What challenges did you think you might face in doing this?
My colleague had already had to confront different challenges with previous experiences of spinning out which meant he was well placed to navigate the “university maze”. He had a lot of information about the process and had a coherent plan. And this was validated by the framework of CyberASAP.
I felt the first challenges would be around the freedom to operate; finding a customer, and a valid, commercialisable product.
What is the current status of your project?
Things are pretty positive and exciting: We have spun out; we are finalising an investment; we’re part of a high growth startup selection for Scottish Enterprise and we’re about to make our first sale.
Tell us a bit about the challenges you have faced and how you have overcome them?
Negotiations with Venture Capital companies are very complex, time-consuming and take a lot of discussion and experience – there are many thorny issues around IP; licensing; royalties; negotiating the share to the university.
Finding the right, experienced voices to support you really makes a difference. And that means you have to talk to a lot of people! We spoke to so many before we found the right people to work with and form our board.
Other challenges? My suspicion is that the first customer might be the easy bit, the second customer might be harder as that requires consistency!
How would you summarise the impact of CyberASAP?
Without CyberASAP we wouldn’t have a company at all.
The programme provided us with dedicated time to develop good practices to start a business, and you learn how to go from a simple idea to something that has value. Via the programme, you learn how to talk to people, how to profile customers.
You end up with a package of knowledge, skills and processes and a new way of thinking. You learn not to talk about the tech but to talk about the benefits of the tech. That’s a changed mindset.
What were the most valuable aspects of CyberASAP? And the most challenging?
For me, the most valuable thing was creating the pitch. Creating the customisable slide deck on CyberASAP has been incredibly helpful in our discussions with VCs – we tailor each one and it’s been a vital tool. It helped us in meetings with VCs to deliver something consistent; a really good framework that you can refine. And this allowed us to raise the money.
A lot of academics found the sales training uncomfortable – but for me, it was my favourite bit of the course!
What are your future support needs and how are you addressing these?
I have no expertise in leading a company though I do have excellent support from my board. But running a company is a different thing from leading a research department. So I feel that my management support needs – which will change as the business grows – are the key issue.

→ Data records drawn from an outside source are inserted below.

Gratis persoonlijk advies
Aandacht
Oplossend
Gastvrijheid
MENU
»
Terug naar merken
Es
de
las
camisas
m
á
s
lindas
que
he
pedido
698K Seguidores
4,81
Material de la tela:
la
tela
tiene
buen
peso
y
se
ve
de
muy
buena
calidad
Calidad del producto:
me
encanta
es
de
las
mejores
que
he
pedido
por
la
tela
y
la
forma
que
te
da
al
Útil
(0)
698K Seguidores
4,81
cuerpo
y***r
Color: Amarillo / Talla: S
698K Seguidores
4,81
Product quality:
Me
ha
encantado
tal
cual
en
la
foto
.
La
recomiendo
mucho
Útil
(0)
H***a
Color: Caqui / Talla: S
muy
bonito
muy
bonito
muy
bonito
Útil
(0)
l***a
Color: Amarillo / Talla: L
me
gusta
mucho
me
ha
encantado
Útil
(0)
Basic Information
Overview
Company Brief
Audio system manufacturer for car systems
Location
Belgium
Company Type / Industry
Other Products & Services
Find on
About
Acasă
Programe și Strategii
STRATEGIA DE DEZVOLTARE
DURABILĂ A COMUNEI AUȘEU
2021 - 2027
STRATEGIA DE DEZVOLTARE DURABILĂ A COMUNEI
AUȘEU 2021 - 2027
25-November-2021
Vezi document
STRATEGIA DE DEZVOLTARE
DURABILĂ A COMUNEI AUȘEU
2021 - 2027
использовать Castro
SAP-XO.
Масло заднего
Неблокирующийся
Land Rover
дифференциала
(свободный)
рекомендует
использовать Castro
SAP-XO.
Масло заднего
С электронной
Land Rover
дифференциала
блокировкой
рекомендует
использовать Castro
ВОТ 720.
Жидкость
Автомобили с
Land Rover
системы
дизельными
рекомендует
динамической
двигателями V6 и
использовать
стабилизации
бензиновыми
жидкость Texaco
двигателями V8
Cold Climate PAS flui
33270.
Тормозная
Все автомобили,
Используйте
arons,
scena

I’ve contacted unicorns and had lots of conversations with them to understand more about the challenges ahead. People are generally very generous with their time and advice.
What advice would you give fellow academics considering commercialising their research?
Spinning out from a university is really complex. Have a conversation very early with the TTO and try to involve someone who has spun out from a University.
Those early conversations and agreements with the university are crucial – you don’t want to find further down the track that what you’ve agreed with the university makes it impossible to secure VC/Angel funding.
Universities need to understand that once you spin out, you still have nothing – so if they ask for too much it can really hinder progression and can even be a complete barrier to commercialisation – and that benefits no one.
What are the key lessons you’ve learned from the process of commercialisation?
- Your University is there to support you. Talk to the TTO office as soon as possible.
- Don’t take CyberASAP lightly if you’re looking to spin out. Everything on the programme is valuable.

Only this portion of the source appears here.